We could add additional methods for mutating a separated list, querying a specific node/separator/element etc.

I believe this gives us the same advantages as having distinct elements without the repetition:

JsArray = '[' elements: (JsArrayElement  (',' JsArrayElement )* ','?) ']

JsArrayElement = JsExpression | JsSpread

We should even be able to automatically generate the proper return type on the field by testing whenever we see the (T (',' T)* ','?) pattern inside of the grammar, something that rust-analyzer does too already does.

Open Questions

Member vs Property naming

Should we call object and class members Members or Properties?

  • MemberExpression has an object and property field today which feels inconsistent. Shouldn't property be called member or should it be a PropertyExpression
  • A property can be a value property, method, constructor, or a getter/setter. How to we prevent that we don't end up with property property?
  • The term member is commonly used in other languages

The main downside I see is that property is a commonly used term in the JS ecosystem. Changing property to member could be an entry barrier for people familiar with the term property.

AST conformance

How strict should our AST API be?

  • Should directives be allowed into BlockStatements or should we have separate FunctionBody and BlockStatement nodes where only FunctionBody allows directives?
  • Should a script allow module statements inside of the body?
  • Should a module have an explicit field for import statements at the top?
  • Should assignment expression allow left-hand sides that aren't valid assignment targets?
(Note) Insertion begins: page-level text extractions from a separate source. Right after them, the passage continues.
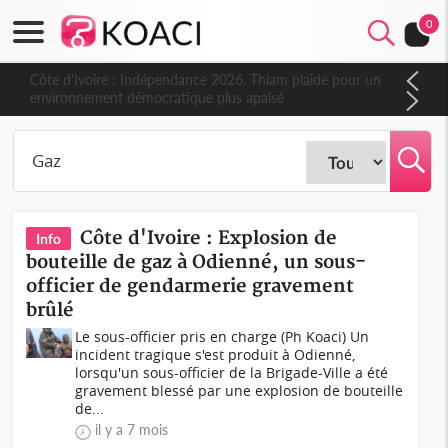
0
Côte d'Ivoire : Indépendance 2026, Thiam plaide pour un
environnement démocratique plus apaisé
Côte d'Ivoire : Explosion de
Info
bouteille de gaz à Odienné, un sous-
officier de gendarmerie gravement
brûlé
Le sous-officier pris en charge (Ph Koaci) Un
incident tragique s'est produit à Odienné,
lorsqu'un sous-officier de la Brigade-Ville a été
gravement blessé par une explosion de bouteille
de...
il y a 7 mois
There's probably no correct answer to this question but we can favour one over the other.

A strict AST has the benefit that the mutation API prevents users from constructing invalid trees but it comes at the cost that our parser must fall back to Unknown* nodes more often and a more complex AST.
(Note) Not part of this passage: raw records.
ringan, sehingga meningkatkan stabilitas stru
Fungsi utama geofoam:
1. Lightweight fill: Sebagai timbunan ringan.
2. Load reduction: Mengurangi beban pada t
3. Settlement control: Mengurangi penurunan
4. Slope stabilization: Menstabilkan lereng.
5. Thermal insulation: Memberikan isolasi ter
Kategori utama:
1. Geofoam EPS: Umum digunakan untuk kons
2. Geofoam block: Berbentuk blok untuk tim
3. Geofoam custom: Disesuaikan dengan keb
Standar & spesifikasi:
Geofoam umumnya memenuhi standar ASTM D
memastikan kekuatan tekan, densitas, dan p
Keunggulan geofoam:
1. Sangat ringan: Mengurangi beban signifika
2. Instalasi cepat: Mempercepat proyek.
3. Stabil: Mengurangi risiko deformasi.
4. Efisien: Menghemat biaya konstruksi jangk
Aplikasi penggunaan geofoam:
I would recommend being more lenient so that the parser can flag the use of import/export inside a script but we can still provide auto-completion on imports/exports before the user converts the script to a module. But it's probably something we must decide case by case but would love to hear your thoughts.

Node granularity

Having fine granular nodes has the advantage that the API allows querying for a very specific node when, for example, using node.descendants::<PreIncrementExpression>().
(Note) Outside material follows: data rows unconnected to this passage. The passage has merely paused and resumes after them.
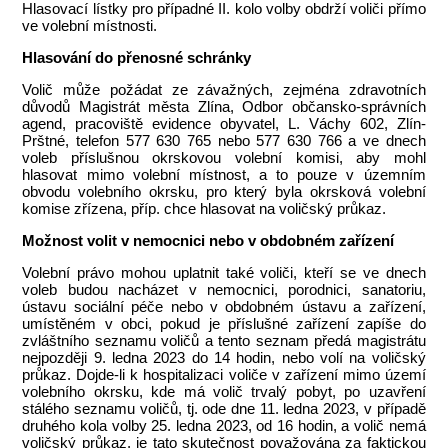
Hlasovací lístky pro případné II. kolo volby obdrží voliči přímo
ve volební místnosti.
Hlasování do přenosné schránky
Volič může požádat ze závažných, zejména zdravotních
důvodů Magistrát města Zlína, Odbor občansko-správních
agend, pracoviště evidence obyvatel, L. Váchy 602, Zlín-
Prštné, telefon 577 630 765 nebo 577 630 766 a ve dnech
voleb příslušnou okrskovou volební komisi, aby mohl
hlasovat mimo volební místnost, a to pouze v územním
obvodu volebního okrsku, pro který byla okrsková volební
komise zřízena, příp. chce hlasovat na voličský průkaz.
Možnost volit v nemocnici nebo v obdobném zařízení
Volební právo mohou uplatnit také voliči, kteří se ve dnech
voleb budou nacházet v nemocnici, porodnici, sanatoriu,
ústavu sociální péče nebo v obdobném ústavu a zařízení,
umístěném v obci, pokud je příslušné zařízení zapíše do
zvláštního seznamu voličů a tento seznam předá magistrátu
nejpozději 9. ledna 2023 do 14 hodin, nebo volí na voličský
průkaz. Dojde-li k hospitalizaci voliče v zařízení mimo území
volebního okrsku, kde má volič trvalý pobyt, po uzavření
stálého seznamu voličů, tj. ode dne 11. ledna 2023, v případě
druhého kola volby 25. ledna 2023, od 16 hodin, a volič nemá
voličský průkaz, je tato skutečnost považována za faktickou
Having more coarse-grained nodes on the other hand has the advantage that it's easier to implement common behaviour that, for example, applies to all Binary expressions.

I guess, this isn't a specific question, but we should think about if we favour fine granular nodes, being even as extreme as having a different node for each BinaryExpression operator.

Ungrammar extension proposals

Add support for /// comments that we can use to document nodes and tokens.